感情を記憶する絵
コミック風のタッチで描かれるなんともいえない表情をした人物や虚無的な都市風景、背景には手描きによる偏執的なまでな線条と点描。多次元の要素を組み合わせたモノクロの平面作品を制作する前田流星が、2020年からの3年間に描き溜めた約40点を公開する「MEMORY ITSELF」。
「作品にしようとも思わず、日々撮り溜めている写真からオモロくて自分が気持ちいいと感じる形のものを選び出すと、関係ないと思っていたシーンがシンクロして反応し合う。それを無心になって描くことに興味がある」
1993年兵庫県出身。音楽のCDジャケットや洋服のグラフィックに感化され、アーティストを志します。好きなアーティストにはレイモンド・ペティボン、ダニエル・ジョンストン、バリー・マッギー、マイク・ケリー、フランチェスコ・クレメンテ、大竹伸朗らを挙げ、特に写真家のヴォルフガング・ティルマンスの作品が印象に残っているといいます。
京都精華大学デザイン学部ではヴィジュアルデザインや映像を専攻。在学時に結成したバンド〈バレーボウイズ〉でフジロックフェスティバルのROOKIE A GO-GOに出演、当時同校で客員教授を務めていた藤原ヒロシ氏が監修した学生によるアートプロジェクト集団〈S.U.C.C.(Seika University Culture Club)〉のメンバーとしても活動し、卒業後は京都を拠点にドローイング作品制作を軸にしながらジャンルに囚われない表現活動をしてきました。
いろいろな感情で成り立つ景色
2022年、拠点を東京に移して活動することを決意。その第一歩となる本展でテーマとするのは、記憶です。
「音楽活動を辞めての空白やコロナ禍、上京して過ごすなかで描いた絵からは、その時の情景が確かに見えてくる。良いことも悪いことも自分の感情を絵がいちばん記憶していると感じた。自分にとって環境や気持ちの変化があった3年間の集大成となる展示にしたい」
絵を描くことで社会と繋がることができ、また距離をとることもできるという前田。そうして描き上げた作品は、手を動かし続けて形らしきものになって初めて理解できる編み物のようなもの。いろいろな記憶と感情の糸が交差した模様が現れます。

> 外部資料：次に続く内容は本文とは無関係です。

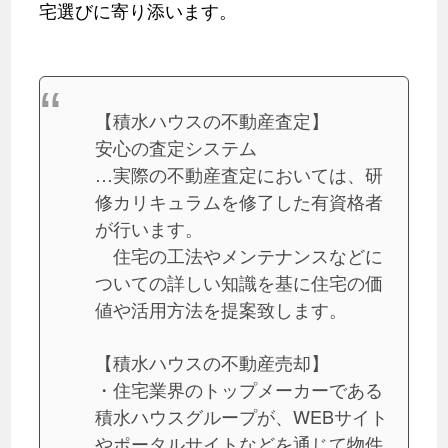
宅選びに寄り添います。
【積水ハウスの不動産査定】
安心の査定システム
…実際の不動産査定においては、研
修カリキュラムを修了した有資格者
が行います。
住宅の工法やメンテナンスなどに
ついての詳しい知識を基に住宅の価
値や活用方法を提案致します。
【積水ハウスの不動産売却】
・住宅業界のトップメーカーである
積水ハウスグループが、WEBサイト
やポータルサイトなどを通じて物件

「春に描いた絵を見ると、沈丁花が咲いている風景や香りを思い出す。風景や写真、匂いや音で思い出すことって、どれも言葉に出来へんけど絶対に覚えとかなあかんなと思う。あの頃に戻りたいってことではなく、こんなこと考えていたなとか、その時に自分が抱いていた感情は忘れたくない」
花に止まる蜂や岩山に立ちはだかるカマキリ、砂漠地帯にそびえる建築物など日常と非日常の風景へのズームイン/アウトを瞬時に切り替え、抽象画をカットインさせる。多重的な画面構成がなされる前田の作品は、幼少期に親しんだ漫画やティルマンスをはじめとする写真家のインスタレーションの影響が見てとれます。
写し取るのは生きる実感
題材にとるのは日々、自身で撮る写真。以前は映画が好きだったことから映画のシーンや新聞、古本などから着想を得ていましたが、自身が身を置いた空間やそこで起こった出来事に肌身で感じた「いちばんリアルなもの」から想像を膨らませます。

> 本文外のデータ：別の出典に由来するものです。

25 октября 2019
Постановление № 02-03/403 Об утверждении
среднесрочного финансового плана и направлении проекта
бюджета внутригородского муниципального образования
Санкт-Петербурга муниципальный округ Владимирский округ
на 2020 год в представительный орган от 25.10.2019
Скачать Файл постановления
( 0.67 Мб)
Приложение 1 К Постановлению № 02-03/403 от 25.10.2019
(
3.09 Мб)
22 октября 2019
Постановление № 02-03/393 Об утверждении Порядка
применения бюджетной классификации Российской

「世の中のペースは早く、効率が良い手段もあって次々と新しい表現が出てきている。自分は人間の熱というかフィジカルなものの方がオモロイって思うから、そこと戦ってる感じはある。時代に流されず言葉に出来ない感情や感覚的な自分がオモロイって思うことにまっすぐ向き合っていきたい」
普段見落としている日常の細部と、そこからジャンプして到達する異次元空間をスーパーリアリズム的手法で描く前田の作品には言い知れぬ不安と混沌の時代に紡がれる私たちのいろいろな感情や記憶がドライに浮かび上がります。そこに希望として示されるのが、アートとしての手仕事。
日々コツコツと時間をかけ、自分の手で線と点を描くのは「正直しんどい」とも話します。しかし、自身の深いところと向き合い、描き続けることでしか伝わらない何かがあることを信じています。
インクペンを手に自身の記憶を細密に紙に写し取る前田のモノローグ。生きる実感が薄らぐ現在にあってアートとは、人間の記憶とは実にフィジカルなものであると感じさせます。